What is expected: Locate the line containing "Find small bowel." in the material below. Copy that line and all following lines through the end exactly, omitting any pictures.

[[ Exercise input open ]]

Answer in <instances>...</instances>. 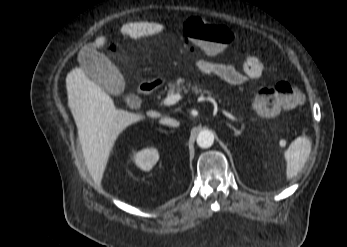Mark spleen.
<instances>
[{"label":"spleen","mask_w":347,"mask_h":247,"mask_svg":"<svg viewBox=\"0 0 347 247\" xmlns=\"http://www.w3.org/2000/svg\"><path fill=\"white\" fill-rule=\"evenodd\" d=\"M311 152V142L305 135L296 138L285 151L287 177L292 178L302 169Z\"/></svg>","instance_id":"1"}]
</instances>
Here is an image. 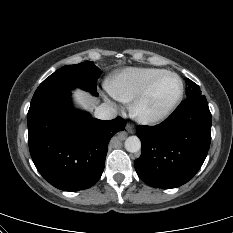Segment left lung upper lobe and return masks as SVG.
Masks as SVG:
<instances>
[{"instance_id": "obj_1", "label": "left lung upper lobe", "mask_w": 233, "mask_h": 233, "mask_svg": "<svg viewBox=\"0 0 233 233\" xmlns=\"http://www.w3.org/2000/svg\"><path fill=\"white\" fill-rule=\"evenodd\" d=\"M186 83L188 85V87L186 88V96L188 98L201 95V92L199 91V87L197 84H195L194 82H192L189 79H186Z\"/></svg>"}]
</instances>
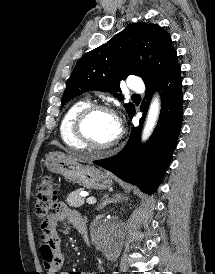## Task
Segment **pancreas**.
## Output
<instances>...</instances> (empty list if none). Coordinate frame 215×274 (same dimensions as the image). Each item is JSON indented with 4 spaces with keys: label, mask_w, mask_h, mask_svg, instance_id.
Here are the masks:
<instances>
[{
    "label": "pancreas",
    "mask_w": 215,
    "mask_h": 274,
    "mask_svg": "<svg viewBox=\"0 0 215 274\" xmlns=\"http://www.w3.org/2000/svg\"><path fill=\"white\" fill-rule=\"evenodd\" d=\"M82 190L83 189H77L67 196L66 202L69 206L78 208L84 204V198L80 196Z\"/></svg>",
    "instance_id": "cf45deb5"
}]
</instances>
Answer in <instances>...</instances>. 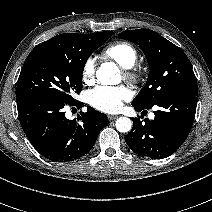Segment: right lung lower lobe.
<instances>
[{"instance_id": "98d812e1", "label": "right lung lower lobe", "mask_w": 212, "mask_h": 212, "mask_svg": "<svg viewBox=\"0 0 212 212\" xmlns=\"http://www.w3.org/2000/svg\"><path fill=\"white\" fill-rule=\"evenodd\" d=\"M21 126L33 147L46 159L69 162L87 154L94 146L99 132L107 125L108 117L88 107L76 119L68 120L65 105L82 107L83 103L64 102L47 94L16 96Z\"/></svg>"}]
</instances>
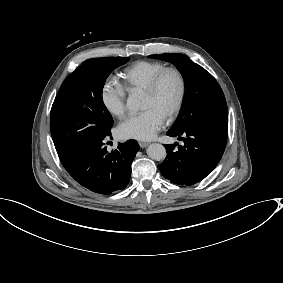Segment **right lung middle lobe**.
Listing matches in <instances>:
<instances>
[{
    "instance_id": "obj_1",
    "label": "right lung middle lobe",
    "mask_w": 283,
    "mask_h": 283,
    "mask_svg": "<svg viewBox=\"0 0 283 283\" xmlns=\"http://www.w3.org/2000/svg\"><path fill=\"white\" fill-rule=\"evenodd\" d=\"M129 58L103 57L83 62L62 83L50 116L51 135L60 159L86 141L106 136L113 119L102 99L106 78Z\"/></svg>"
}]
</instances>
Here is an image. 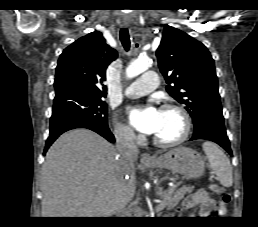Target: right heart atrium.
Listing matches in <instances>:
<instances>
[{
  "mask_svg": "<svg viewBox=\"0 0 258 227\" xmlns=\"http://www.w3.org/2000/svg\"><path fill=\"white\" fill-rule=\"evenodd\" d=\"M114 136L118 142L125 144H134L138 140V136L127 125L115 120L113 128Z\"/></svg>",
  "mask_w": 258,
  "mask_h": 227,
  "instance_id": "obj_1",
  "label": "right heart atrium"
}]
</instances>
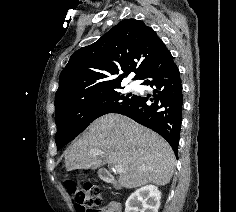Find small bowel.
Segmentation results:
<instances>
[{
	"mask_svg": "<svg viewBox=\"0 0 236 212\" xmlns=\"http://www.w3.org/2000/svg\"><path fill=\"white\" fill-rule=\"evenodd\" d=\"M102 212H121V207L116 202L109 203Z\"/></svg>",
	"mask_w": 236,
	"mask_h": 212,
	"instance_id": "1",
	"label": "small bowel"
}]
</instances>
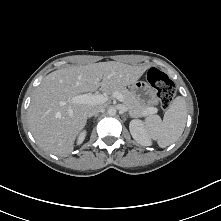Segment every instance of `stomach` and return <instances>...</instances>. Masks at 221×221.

[[ Exercise input closed ]]

Answer:
Find small bowel.
Segmentation results:
<instances>
[{
	"mask_svg": "<svg viewBox=\"0 0 236 212\" xmlns=\"http://www.w3.org/2000/svg\"><path fill=\"white\" fill-rule=\"evenodd\" d=\"M102 212H121V207L116 202L109 203Z\"/></svg>",
	"mask_w": 236,
	"mask_h": 212,
	"instance_id": "1",
	"label": "small bowel"
}]
</instances>
Segment every instance of `stomach` and return <instances>...</instances>. Masks at 221×221.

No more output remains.